### [WHAT THIS TASK INVOLVES]
In full and word for word, copy the listing; no pictures belong in the copy.

### [DATA TO USE]
══════════════════════════════

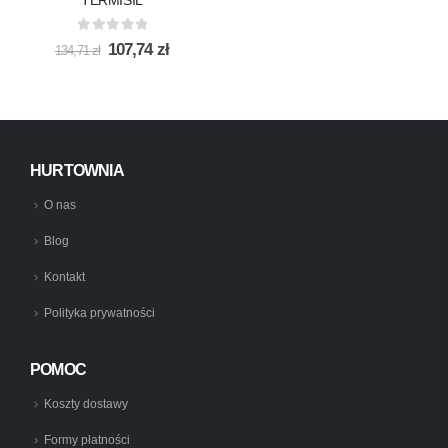
0
out of 5
Pierwotna
Aktualna
107,74
zł
134,71
zł
cena
cena
wynosiła:
wynosi:
134,71 zł.
107,74 zł.
HURTOWNIA
O nas
Blog
Kontakt
Polityka prywatności
POMOC
Koszty dostawy
Formy płatności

══════════════════════════════

### [FINISHED EXERCISE]
0
out of 5
Pierwotna
Aktualna
107,74
zł
134,71
zł
cena
cena
wynosiła:
wynosi:
134,71 zł.
107,74 zł.
HURTOWNIA
O nas
Blog
Kontakt
Polityka prywatności
POMOC
Koszty dostawy
Formy płatności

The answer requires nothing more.